-- Material shown --
┌──
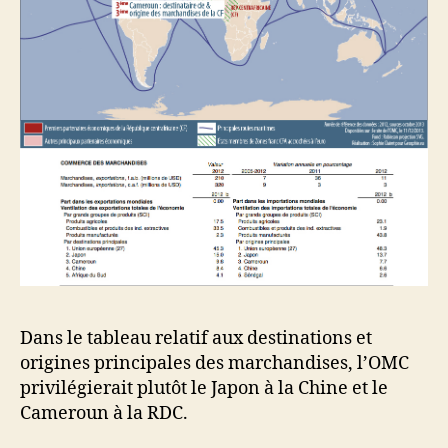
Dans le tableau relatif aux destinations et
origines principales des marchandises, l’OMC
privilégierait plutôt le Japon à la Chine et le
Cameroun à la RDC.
└──
┌──
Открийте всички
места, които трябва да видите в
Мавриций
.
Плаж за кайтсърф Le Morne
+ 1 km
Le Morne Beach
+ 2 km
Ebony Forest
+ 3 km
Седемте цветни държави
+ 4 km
└──
┌──
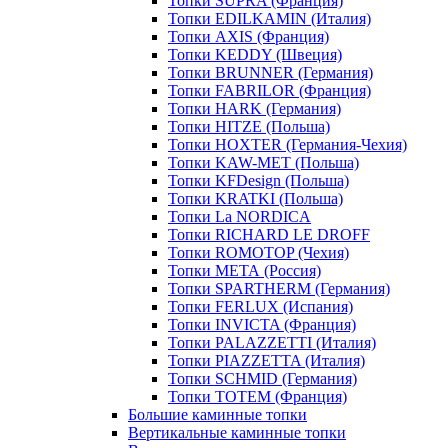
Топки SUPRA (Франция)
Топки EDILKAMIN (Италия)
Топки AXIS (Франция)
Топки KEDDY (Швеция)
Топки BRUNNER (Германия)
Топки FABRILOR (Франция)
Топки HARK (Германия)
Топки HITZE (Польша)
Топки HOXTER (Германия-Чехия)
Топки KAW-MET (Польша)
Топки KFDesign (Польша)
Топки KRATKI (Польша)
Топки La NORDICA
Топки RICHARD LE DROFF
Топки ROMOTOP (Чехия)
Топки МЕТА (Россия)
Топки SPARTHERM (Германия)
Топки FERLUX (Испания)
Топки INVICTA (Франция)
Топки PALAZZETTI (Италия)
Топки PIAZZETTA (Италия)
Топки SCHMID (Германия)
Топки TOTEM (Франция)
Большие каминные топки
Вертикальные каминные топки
└──
-- Problem requirements --
Please return each line of the listing above that contains "Франция".

-- Exercise answer --
Топки SUPRA (Франция)
Топки AXIS (Франция)
Топки FABRILOR (Франция)
Топки INVICTA (Франция)
Топки TOTEM (Франция)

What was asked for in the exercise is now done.